Gesundheit ist eine Angelegenheit, die Menschen und Gemeinschaften zu allen Zeiten und an allen Orten beschäftigt hat. In der jüngeren Vergangenheit, nach dem Zweiten Weltkrieg, wurde am 7. April 1948 die Weltgesundheitsorganisation mit dem Ziel gegründet, eine bessere und gesündere Zukunft für die Menschen auf der ganzen Welt zu schaffen. Zunächst definierte sie Gesundheit als einen Zustand des vollständigen physischen, psychischen und sozialen Wohlbefindens und nicht nur als das Fehlen von Krankheit. Dies war natürlich ein Fortschritt gegenüber anderen, begrenzten Konzepten, aber wie wir in dieser Präsentation sehen werden, ist dies eine Vision und eine Applikation, die überdacht werden muss, und genau das wollen wir in dieser Präsentation tun.
Gegenwärtig liegt die Gesundheitsversorgung der Gemeinschaften in der Verantwortung der Gesundheitssysteme, die sich in der Welt entwickelt haben, jedoch mit einer eingeschränkten und fragmentierten Vision dessen, was unter Gesundheit zu verstehen ist.

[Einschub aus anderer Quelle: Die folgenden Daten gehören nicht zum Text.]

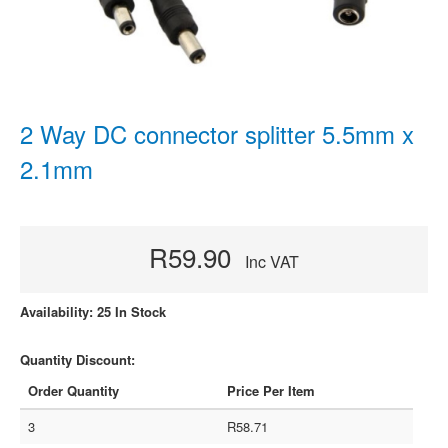
2 Way DC connector splitter 5.5mm x
2.1mm
R59.90
Inc VAT
Availability: 25 In Stock
Quantity Discount:
Order Quantity
Price Per Item
3
R58.71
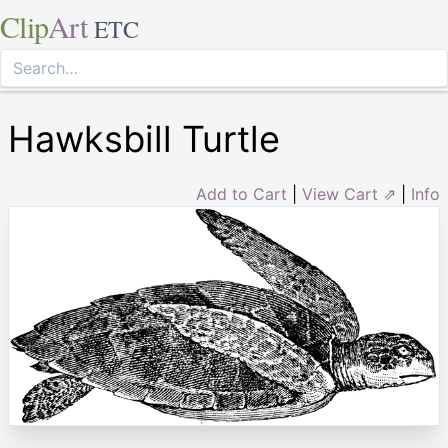
Clip
Art
ETC
Hawksbill Turtle
Add to Cart
|
View Cart ⇗
|
Info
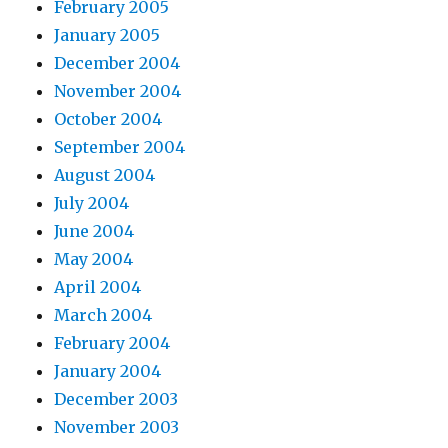
February 2005
January 2005
December 2004
November 2004
October 2004
September 2004
August 2004
July 2004
June 2004
May 2004
April 2004
March 2004
February 2004
January 2004
December 2003
November 2003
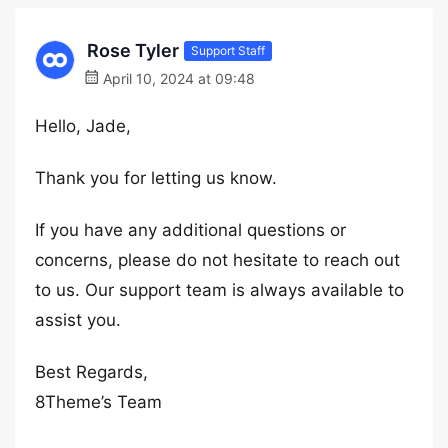
Rose Tyler
Support Staff
April 10, 2024 at 09:48
Hello, Jade,
Thank you for letting us know.
If you have any additional questions or
concerns, please do not hesitate to reach out
to us. Our support team is always available to
assist you.
Best Regards,
8Theme’s Team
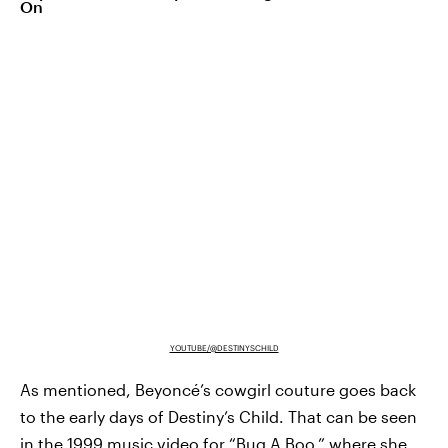
On
YOUTUBE/@DESTINYSCHILD
As mentioned, Beyoncé’s cowgirl couture goes back
to the early days of Destiny’s Child. That can be seen
in the 1999 music video for
“Bug A Boo,”
where she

Von Jorge Pompei, 9. Internationalen Symposiums des Weltzentrums für Humanistische Studien
- Reduziert, weil sie ihre Aufmerksamkeit auf den biologischen und in zweiter Linie auf den psychologischen Aspekt richtet und die spirituellen, sozialen und ökologischen Aspekte vernachlässigt.
- Zersplittert, weil die Gesundheitsfürsorge im Laufe des letzten Jahrhunderts und seit dem so genannten Flexner-Bericht von 1910 in Spezialgebiete und Unterdisziplinen aufgeteilt wurde, die zwar eine tiefergehende Einsicht in die von den Menschen erlittenen Schäden erlangt haben, aber nicht in der Lage sind, die Gesamtheit der Faktoren, welche die Gesundheit bestimmen, zu berücksichtigen.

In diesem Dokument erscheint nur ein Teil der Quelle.